§ TASK DETAILS:
A faithful copy is required: transcribe each line below exactly, minus the pictures.

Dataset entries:

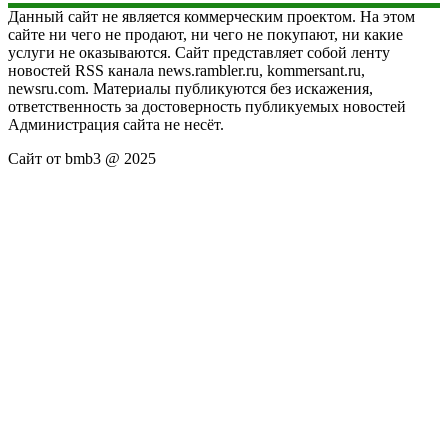
Данный сайт не является коммерческим проектом. На этом
сайте ни чего не продают, ни чего не покупают, ни какие
услуги не оказываются. Сайт представляет собой ленту
новостей RSS канала news.rambler.ru, kommersant.ru,
newsru.com. Материалы публикуются без искажения,
ответственность за достоверность публикуемых новостей
Администрация сайта не несёт.
Сайт от bmb3 @ 2025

§ SOLVED EXERCISE:
Данный сайт не является коммерческим проектом. На этом
сайте ни чего не продают, ни чего не покупают, ни какие
услуги не оказываются. Сайт представляет собой ленту
новостей RSS канала news.rambler.ru, kommersant.ru,
newsru.com. Материалы публикуются без искажения,
ответственность за достоверность публикуемых новостей
Администрация сайта не несёт.
Сайт от bmb3 @ 2025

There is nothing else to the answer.